=== Work item ===
The output must be the data, printed exactly as written.

▬▬▬▬▬▬▬▬▬▬

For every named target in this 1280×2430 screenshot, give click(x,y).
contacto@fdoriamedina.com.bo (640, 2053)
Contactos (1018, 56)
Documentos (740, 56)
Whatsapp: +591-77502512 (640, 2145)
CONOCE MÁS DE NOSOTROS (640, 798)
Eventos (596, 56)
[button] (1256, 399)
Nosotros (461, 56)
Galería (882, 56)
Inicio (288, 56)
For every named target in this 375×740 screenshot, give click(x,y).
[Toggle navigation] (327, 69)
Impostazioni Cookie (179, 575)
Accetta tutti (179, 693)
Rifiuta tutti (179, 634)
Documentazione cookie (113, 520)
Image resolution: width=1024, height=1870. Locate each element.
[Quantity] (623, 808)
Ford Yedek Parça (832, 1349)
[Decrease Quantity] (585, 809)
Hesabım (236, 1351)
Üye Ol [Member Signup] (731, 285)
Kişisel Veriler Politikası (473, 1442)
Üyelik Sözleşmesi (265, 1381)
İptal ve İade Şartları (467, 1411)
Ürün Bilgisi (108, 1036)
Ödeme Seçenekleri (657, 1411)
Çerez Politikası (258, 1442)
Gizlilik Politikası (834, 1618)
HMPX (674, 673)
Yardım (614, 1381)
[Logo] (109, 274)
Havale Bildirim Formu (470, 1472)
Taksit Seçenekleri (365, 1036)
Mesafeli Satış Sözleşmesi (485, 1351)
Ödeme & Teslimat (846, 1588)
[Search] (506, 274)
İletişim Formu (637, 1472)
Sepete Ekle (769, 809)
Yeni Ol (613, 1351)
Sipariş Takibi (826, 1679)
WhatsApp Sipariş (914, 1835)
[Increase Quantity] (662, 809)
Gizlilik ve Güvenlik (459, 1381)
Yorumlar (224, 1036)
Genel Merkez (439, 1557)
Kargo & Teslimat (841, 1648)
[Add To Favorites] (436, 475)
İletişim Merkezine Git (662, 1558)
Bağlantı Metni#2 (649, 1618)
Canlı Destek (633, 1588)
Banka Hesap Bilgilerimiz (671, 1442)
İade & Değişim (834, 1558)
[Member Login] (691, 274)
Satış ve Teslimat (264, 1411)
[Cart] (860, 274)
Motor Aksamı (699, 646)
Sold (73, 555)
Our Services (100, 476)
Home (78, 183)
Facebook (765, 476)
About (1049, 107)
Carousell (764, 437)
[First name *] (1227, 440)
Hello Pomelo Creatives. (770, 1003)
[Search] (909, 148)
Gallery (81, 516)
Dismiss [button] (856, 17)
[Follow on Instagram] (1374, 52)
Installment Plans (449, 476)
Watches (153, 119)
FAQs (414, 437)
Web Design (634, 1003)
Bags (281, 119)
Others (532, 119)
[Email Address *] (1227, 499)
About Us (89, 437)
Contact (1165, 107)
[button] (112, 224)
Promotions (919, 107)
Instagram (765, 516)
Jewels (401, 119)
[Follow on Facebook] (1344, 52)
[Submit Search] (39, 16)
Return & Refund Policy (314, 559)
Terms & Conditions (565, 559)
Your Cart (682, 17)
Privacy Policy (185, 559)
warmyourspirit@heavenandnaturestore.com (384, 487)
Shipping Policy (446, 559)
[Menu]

▬▬▬▬▬▬▬▬▬▬

=== Task solution ===
For every named target in this 1280×2430 screenshot, give click(x,y).
contacto@fdoriamedina.com.bo (640, 2053)
Contactos (1018, 56)
Documentos (740, 56)
Whatsapp: +591-77502512 (640, 2145)
CONOCE MÁS DE NOSOTROS (640, 798)
Eventos (596, 56)
[button] (1256, 399)
Nosotros (461, 56)
Galería (882, 56)
Inicio (288, 56)
For every named target in this 375×740 screenshot, give click(x,y).
[Toggle navigation] (327, 69)
Impostazioni Cookie (179, 575)
Accetta tutti (179, 693)
Rifiuta tutti (179, 634)
Documentazione cookie (113, 520)
Image resolution: width=1024, height=1870. Locate each element.
[Quantity] (623, 808)
Ford Yedek Parça (832, 1349)
[Decrease Quantity] (585, 809)
Hesabım (236, 1351)
Üye Ol [Member Signup] (731, 285)
Kişisel Veriler Politikası (473, 1442)
Üyelik Sözleşmesi (265, 1381)
İptal ve İade Şartları (467, 1411)
Ürün Bilgisi (108, 1036)
Ödeme Seçenekleri (657, 1411)
Çerez Politikası (258, 1442)
Gizlilik Politikası (834, 1618)
HMPX (674, 673)
Yardım (614, 1381)
[Logo] (109, 274)
Havale Bildirim Formu (470, 1472)
Taksit Seçenekleri (365, 1036)
Mesafeli Satış Sözleşmesi (485, 1351)
Ödeme & Teslimat (846, 1588)
[Search] (506, 274)
İletişim Formu (637, 1472)
Sepete Ekle (769, 809)
Yeni Ol (613, 1351)
Sipariş Takibi (826, 1679)
WhatsApp Sipariş (914, 1835)
[Increase Quantity] (662, 809)
Gizlilik ve Güvenlik (459, 1381)
Yorumlar (224, 1036)
Genel Merkez (439, 1557)
Kargo & Teslimat (841, 1648)
[Add To Favorites] (436, 475)
İletişim Merkezine Git (662, 1558)
Bağlantı Metni#2 (649, 1618)
Canlı Destek (633, 1588)
Banka Hesap Bilgilerimiz (671, 1442)
İade & Değişim (834, 1558)
[Member Login] (691, 274)
Satış ve Teslimat (264, 1411)
[Cart] (860, 274)
Motor Aksamı (699, 646)
Sold (73, 555)
Our Services (100, 476)
Home (78, 183)
Facebook (765, 476)
About (1049, 107)
Carousell (764, 437)
[First name *] (1227, 440)
Hello Pomelo Creatives. (770, 1003)
[Search] (909, 148)
Gallery (81, 516)
Dismiss [button] (856, 17)
[Follow on Instagram] (1374, 52)
Installment Plans (449, 476)
Watches (153, 119)
FAQs (414, 437)
Web Design (634, 1003)
Bags (281, 119)
Others (532, 119)
[Email Address *] (1227, 499)
About Us (89, 437)
Contact (1165, 107)
[button] (112, 224)
Promotions (919, 107)
Instagram (765, 516)
Jewels (401, 119)
[Follow on Facebook] (1344, 52)
[Submit Search] (39, 16)
Return & Refund Policy (314, 559)
Terms & Conditions (565, 559)
Your Cart (682, 17)
Privacy Policy (185, 559)
warmyourspirit@heavenandnaturestore.com (384, 487)
Shipping Policy (446, 559)
[Menu]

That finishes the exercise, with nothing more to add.